> **TO DO**
Set down exactly the lines below between the line holding "ergänzen da sind so e" and the line holding "Und PE J 708 ein MA", inclusive; no other line belongs in the answer.

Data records

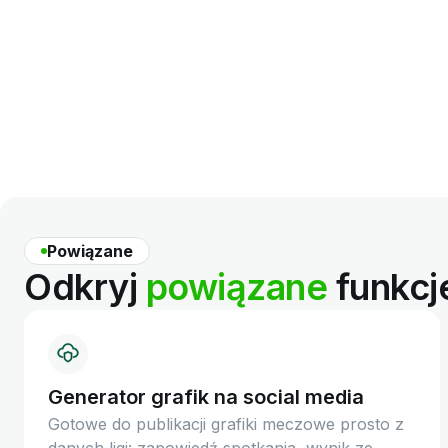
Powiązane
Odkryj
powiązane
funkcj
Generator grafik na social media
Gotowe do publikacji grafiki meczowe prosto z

--

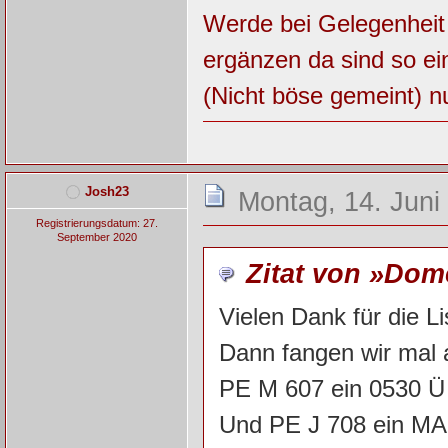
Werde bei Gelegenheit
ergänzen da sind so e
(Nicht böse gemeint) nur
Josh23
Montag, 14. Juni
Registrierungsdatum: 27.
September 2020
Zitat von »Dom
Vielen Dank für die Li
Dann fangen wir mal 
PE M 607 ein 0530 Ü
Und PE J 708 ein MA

> **RESULT FOR THIS TASK**
ergänzen da sind so e
(Nicht böse gemeint) nur
Josh23
Montag, 14. Juni
Registrierungsdatum: 27.
September 2020
Zitat von »Dom
Vielen Dank für die Li
Dann fangen wir mal 
PE M 607 ein 0530 Ü
Und PE J 708 ein MA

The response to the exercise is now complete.